= Problem to solve =
Look over the lines below. Report each one that includes the string "back".

= The data =
-- Opening Marker --
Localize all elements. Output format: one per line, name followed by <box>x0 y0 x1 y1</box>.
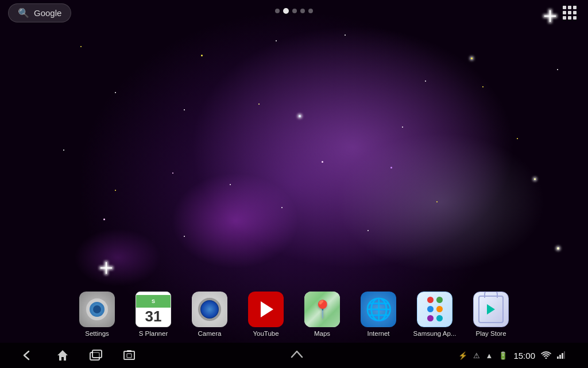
screenshot-button[interactable] <box>123 350 136 361</box>
navigation-bar: ⚡ ⚠ ▲ 🔋 15:00 <box>0 343 588 368</box>
app-icon-settings[interactable]: Settings <box>72 292 122 337</box>
clock: 15:00 <box>513 351 535 361</box>
youtube-label: YouTube <box>253 330 278 337</box>
camera-lens <box>198 298 221 321</box>
samsung-icon-img <box>417 292 452 327</box>
svg-point-6 <box>545 357 547 359</box>
dot-green <box>436 297 443 303</box>
svg-marker-0 <box>57 350 68 361</box>
wifi-icon <box>541 351 551 361</box>
apps-grid-button[interactable] <box>559 2 580 23</box>
grid-dot <box>573 6 577 9</box>
youtube-icon-img <box>248 292 284 327</box>
grid-dot <box>563 16 566 20</box>
internet-label: Internet <box>368 330 390 337</box>
internet-icon-img: 🌐 <box>361 292 396 327</box>
dot-cyan <box>436 315 443 321</box>
camera-icon-img <box>192 292 227 327</box>
app-icon-youtube[interactable]: YouTube <box>241 292 291 337</box>
maps-icon-img: 📍 <box>304 292 340 327</box>
app-icon-samsung[interactable]: Samsung Ap... <box>409 292 460 337</box>
back-button[interactable] <box>23 350 36 361</box>
up-arrow-icon <box>291 349 303 359</box>
youtube-play-triangle <box>261 301 273 317</box>
svg-rect-8 <box>559 355 561 359</box>
splanner-label: S Planner <box>139 330 168 337</box>
splanner-icon-img: S 31 <box>136 292 171 327</box>
playstore-bag <box>478 296 504 323</box>
nav-up-button[interactable] <box>291 349 303 362</box>
recent-icon <box>90 350 102 361</box>
app-dock: Settings S 31 S Planner Camera YouTube 📍… <box>0 285 588 343</box>
svg-rect-2 <box>92 350 102 358</box>
svg-rect-9 <box>562 353 563 359</box>
top-bar: 🔍 Google <box>0 0 588 25</box>
nav-left-group <box>23 349 136 362</box>
samsung-dots <box>424 298 446 320</box>
maps-label: Maps <box>314 330 330 337</box>
playstore-triangle <box>487 304 495 315</box>
dot-orange <box>436 306 443 312</box>
splanner-day: 31 <box>145 309 162 324</box>
warning-icon: ⚠ <box>473 351 480 360</box>
wifi-signal-icon <box>541 351 551 359</box>
svg-rect-3 <box>124 351 134 359</box>
back-icon <box>23 350 36 361</box>
camera-label: Camera <box>198 330 222 337</box>
status-bar-right: ⚡ ⚠ ▲ 🔋 15:00 <box>458 351 565 361</box>
globe-icon: 🌐 <box>365 297 392 322</box>
splanner-header: S <box>136 295 171 308</box>
maps-pin-icon: 📍 <box>312 299 333 319</box>
app-icon-playstore[interactable]: Play Store <box>466 292 516 337</box>
playstore-label: Play Store <box>475 330 506 337</box>
svg-rect-7 <box>557 356 559 359</box>
maps-inner: 📍 <box>304 292 340 327</box>
grid-dot <box>563 11 566 14</box>
signal-bars-icon <box>557 351 565 361</box>
screenshot-icon <box>123 350 136 361</box>
app-icon-splanner[interactable]: S 31 S Planner <box>128 292 179 337</box>
grid-dot <box>568 11 571 14</box>
triangle-icon: ▲ <box>486 351 493 360</box>
app-icon-camera[interactable]: Camera <box>184 292 235 337</box>
settings-icon-img <box>79 292 115 327</box>
svg-rect-5 <box>127 354 131 358</box>
signal-icon <box>557 351 565 359</box>
grid-dot <box>573 11 577 14</box>
dot-blue <box>427 306 434 312</box>
recent-apps-button[interactable] <box>90 350 102 361</box>
search-icon: 🔍 <box>18 7 29 18</box>
usb-icon: ⚡ <box>458 351 467 360</box>
app-icon-maps[interactable]: 📍 Maps <box>297 292 347 337</box>
samsung-label: Samsung Ap... <box>413 330 457 337</box>
grid-dot <box>563 6 566 9</box>
google-search-bar[interactable]: 🔍 Google <box>8 3 71 22</box>
dot-red <box>427 297 434 303</box>
grid-dot <box>568 16 571 20</box>
settings-gear <box>86 298 108 320</box>
dot-purple <box>427 315 434 321</box>
svg-rect-10 <box>564 351 565 359</box>
home-icon <box>56 349 69 362</box>
grid-dot <box>573 16 577 20</box>
svg-rect-4 <box>127 350 131 352</box>
google-label: Google <box>34 8 61 18</box>
battery-icon: 🔋 <box>498 351 508 360</box>
grid-dot <box>568 6 571 9</box>
app-icon-internet[interactable]: 🌐 Internet <box>353 292 404 337</box>
playstore-icon-img <box>473 292 509 327</box>
home-button[interactable] <box>56 349 69 362</box>
settings-label: Settings <box>85 330 109 337</box>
-- Closing Marker --
= Result below =
back-button[interactable] <box>23 350 36 361</box>
back-icon <box>23 350 36 361</box>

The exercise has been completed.